「もち……」
その甘美な声が低く響く。
でも……「もち」って?おもち?
天草さんの腕が、こちらに伸びてくる。
キレイなブルーの瞳に見入っていたら、彼はいつの間にかすぐ近くに顔をよせていた。
そして。
「もち」
ともう一度つぶやくと。
なぜか、あたしの頬に……。
はむっと、甘噛みした。
「……っ!?」
「おい!」
「それは餅じゃないぞ!
似てるけど、餅じゃないぞー!」
頬というにはきわどい、口の端まではむはむされて、あたしはもうどうしていいのかわからなかった。
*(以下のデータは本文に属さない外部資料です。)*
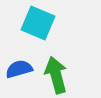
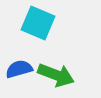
green arrow: rotated 126 degrees clockwise
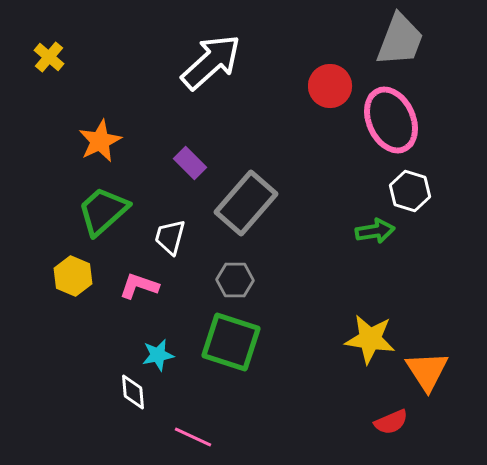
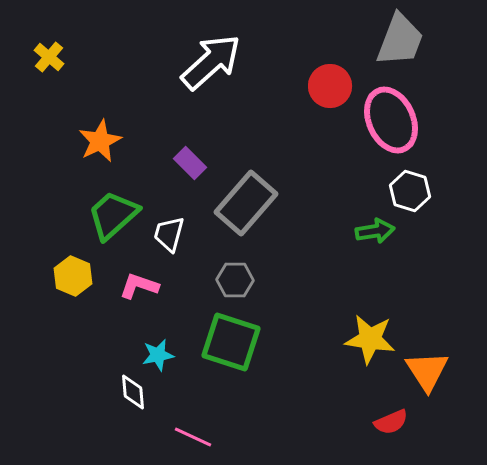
green trapezoid: moved 10 px right, 4 px down
white trapezoid: moved 1 px left, 3 px up
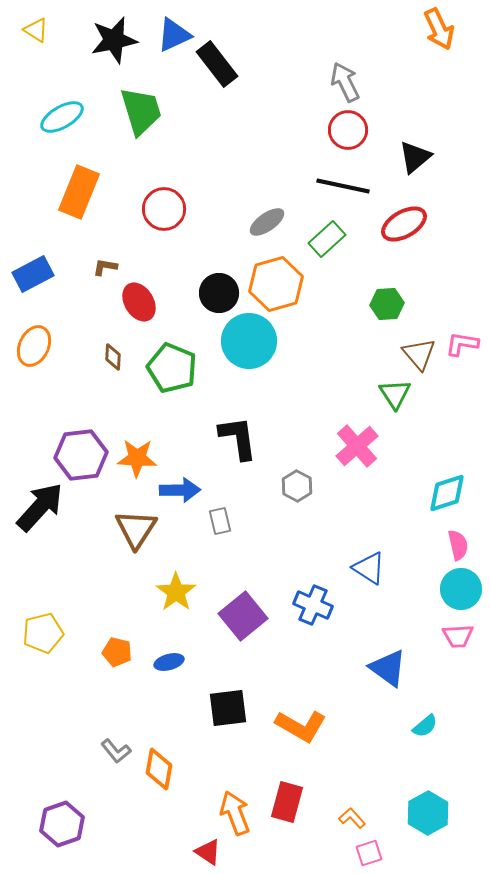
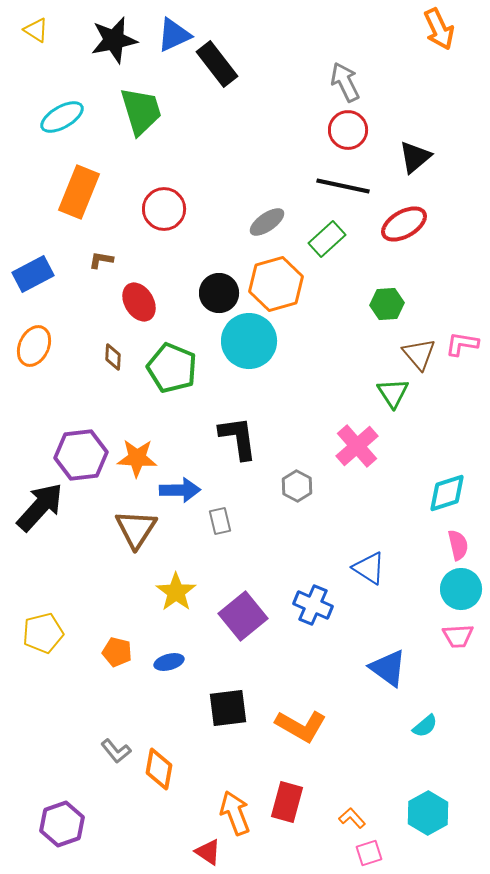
brown L-shape at (105, 267): moved 4 px left, 7 px up
green triangle at (395, 394): moved 2 px left, 1 px up
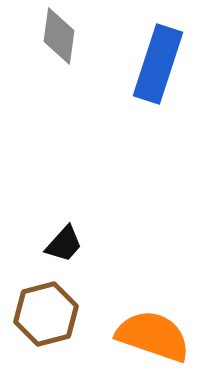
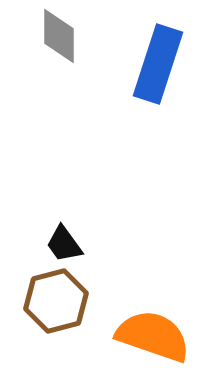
gray diamond: rotated 8 degrees counterclockwise
black trapezoid: rotated 102 degrees clockwise
brown hexagon: moved 10 px right, 13 px up
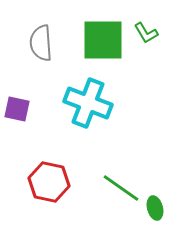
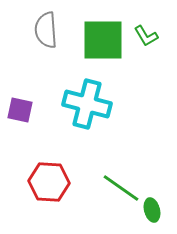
green L-shape: moved 3 px down
gray semicircle: moved 5 px right, 13 px up
cyan cross: moved 1 px left, 1 px down; rotated 6 degrees counterclockwise
purple square: moved 3 px right, 1 px down
red hexagon: rotated 9 degrees counterclockwise
green ellipse: moved 3 px left, 2 px down
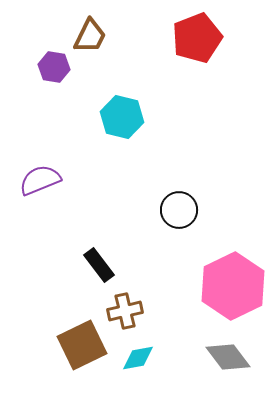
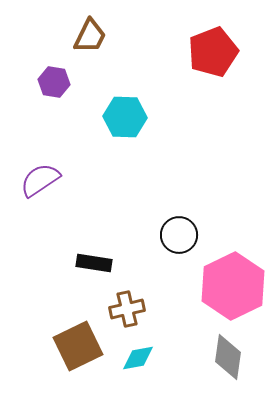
red pentagon: moved 16 px right, 14 px down
purple hexagon: moved 15 px down
cyan hexagon: moved 3 px right; rotated 12 degrees counterclockwise
purple semicircle: rotated 12 degrees counterclockwise
black circle: moved 25 px down
black rectangle: moved 5 px left, 2 px up; rotated 44 degrees counterclockwise
brown cross: moved 2 px right, 2 px up
brown square: moved 4 px left, 1 px down
gray diamond: rotated 45 degrees clockwise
少し熱を持っているような、あたたかい唇に触れられ、息もできない。
気づけば、後頭部を押さえられているし。
っていうか。っていうか。
白くてまんまるだからって、おもちと間違えないで~!!
「やめろって!」
やっと雷牙が天草さんを止めて、あたしを救出してくれた。
は、はわわわわ……。
どうしよう、イケメンに顔食べられた……。
「……もち、じゃない……?」
「どうやったら間違えるんだ。
しっかりしろ」
風牙くんは呆れた顔で、天草さんの頬を軽くたたいた。